Task details:
State how many lines in the records below contain the word "reso". Nothing else is needed.

Extracted data:
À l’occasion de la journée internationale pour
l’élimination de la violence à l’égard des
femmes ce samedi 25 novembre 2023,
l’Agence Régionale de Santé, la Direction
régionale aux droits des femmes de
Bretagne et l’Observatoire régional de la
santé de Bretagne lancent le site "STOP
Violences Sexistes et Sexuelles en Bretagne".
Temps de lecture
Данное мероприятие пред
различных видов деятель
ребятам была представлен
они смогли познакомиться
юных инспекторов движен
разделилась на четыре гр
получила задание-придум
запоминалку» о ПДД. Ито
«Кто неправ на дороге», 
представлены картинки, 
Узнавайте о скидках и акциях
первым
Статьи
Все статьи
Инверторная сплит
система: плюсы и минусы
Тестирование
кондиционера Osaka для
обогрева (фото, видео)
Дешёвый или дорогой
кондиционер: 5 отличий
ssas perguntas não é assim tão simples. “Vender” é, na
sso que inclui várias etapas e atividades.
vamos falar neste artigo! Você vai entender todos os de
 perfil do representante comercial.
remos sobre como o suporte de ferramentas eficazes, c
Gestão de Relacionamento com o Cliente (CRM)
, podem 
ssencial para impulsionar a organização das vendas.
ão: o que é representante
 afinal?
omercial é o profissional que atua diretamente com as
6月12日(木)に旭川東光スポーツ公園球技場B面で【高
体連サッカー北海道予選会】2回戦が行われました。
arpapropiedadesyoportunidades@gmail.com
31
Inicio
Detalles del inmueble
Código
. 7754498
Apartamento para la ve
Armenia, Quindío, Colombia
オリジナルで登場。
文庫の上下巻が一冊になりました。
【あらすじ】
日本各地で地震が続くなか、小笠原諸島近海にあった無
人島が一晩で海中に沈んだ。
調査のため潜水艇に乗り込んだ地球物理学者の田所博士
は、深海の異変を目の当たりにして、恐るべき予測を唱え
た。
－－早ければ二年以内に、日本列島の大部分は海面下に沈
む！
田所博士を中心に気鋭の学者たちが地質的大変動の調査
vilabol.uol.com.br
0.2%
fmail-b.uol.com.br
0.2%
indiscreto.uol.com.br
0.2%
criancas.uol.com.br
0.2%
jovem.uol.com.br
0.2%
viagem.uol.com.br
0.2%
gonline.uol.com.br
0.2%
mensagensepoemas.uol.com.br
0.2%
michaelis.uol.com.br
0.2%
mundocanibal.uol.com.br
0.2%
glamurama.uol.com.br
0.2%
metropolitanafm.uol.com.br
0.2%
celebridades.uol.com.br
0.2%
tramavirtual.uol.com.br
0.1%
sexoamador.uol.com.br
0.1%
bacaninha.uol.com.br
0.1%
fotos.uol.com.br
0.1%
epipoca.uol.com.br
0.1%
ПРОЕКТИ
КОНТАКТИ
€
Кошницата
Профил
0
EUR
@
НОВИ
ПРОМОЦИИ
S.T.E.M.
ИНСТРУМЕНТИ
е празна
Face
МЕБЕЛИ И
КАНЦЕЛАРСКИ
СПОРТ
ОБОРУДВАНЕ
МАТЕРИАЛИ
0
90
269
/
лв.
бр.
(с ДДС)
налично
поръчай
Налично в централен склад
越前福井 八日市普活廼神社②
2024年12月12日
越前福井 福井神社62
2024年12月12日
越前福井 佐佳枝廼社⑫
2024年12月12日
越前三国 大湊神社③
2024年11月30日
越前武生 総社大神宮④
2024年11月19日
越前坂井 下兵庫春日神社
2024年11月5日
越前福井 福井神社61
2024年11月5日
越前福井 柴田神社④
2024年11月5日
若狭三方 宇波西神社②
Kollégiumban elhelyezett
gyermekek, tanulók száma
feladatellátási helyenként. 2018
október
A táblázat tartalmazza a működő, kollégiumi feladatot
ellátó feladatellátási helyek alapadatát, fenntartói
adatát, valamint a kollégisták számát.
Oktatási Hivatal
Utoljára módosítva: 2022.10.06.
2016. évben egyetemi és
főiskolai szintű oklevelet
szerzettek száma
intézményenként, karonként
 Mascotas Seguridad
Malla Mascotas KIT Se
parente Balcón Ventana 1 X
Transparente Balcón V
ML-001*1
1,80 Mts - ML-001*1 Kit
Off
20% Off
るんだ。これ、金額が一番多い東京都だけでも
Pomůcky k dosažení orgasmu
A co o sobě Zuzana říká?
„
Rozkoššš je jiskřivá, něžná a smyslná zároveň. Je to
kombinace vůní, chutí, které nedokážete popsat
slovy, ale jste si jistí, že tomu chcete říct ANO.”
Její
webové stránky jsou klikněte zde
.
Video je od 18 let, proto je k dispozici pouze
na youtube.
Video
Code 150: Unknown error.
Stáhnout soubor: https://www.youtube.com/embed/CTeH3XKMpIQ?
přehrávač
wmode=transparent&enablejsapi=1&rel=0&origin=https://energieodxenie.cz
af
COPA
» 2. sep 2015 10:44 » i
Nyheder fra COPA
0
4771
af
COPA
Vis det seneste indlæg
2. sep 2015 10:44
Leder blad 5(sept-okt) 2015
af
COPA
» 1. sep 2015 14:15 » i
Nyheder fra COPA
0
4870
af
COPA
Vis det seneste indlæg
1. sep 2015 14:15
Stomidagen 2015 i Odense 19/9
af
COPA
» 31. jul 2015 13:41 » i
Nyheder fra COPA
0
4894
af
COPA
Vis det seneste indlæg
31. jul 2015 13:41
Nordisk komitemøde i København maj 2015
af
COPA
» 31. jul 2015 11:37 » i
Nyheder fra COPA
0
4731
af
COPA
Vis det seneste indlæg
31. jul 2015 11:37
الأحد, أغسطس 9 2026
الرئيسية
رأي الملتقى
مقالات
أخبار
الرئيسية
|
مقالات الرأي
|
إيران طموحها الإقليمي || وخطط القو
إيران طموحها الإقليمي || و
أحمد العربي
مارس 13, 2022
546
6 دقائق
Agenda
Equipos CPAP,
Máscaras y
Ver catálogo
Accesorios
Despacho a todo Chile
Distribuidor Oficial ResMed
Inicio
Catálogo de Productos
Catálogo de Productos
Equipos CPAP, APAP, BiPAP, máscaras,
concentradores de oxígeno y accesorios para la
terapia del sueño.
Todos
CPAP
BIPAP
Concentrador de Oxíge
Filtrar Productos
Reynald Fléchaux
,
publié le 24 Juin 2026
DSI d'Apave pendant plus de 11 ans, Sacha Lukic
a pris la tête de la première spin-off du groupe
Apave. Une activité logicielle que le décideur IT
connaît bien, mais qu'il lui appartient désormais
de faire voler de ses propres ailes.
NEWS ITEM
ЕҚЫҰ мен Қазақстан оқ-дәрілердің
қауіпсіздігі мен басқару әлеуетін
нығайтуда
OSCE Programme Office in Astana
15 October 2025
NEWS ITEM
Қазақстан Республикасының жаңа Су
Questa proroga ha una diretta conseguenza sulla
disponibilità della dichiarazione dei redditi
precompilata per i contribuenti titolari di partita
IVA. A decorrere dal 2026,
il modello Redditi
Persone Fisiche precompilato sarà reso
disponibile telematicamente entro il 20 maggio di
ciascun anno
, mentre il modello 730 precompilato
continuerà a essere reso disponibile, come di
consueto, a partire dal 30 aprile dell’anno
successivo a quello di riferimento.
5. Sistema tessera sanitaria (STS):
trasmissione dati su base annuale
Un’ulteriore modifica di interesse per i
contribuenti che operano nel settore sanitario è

Your solution:
2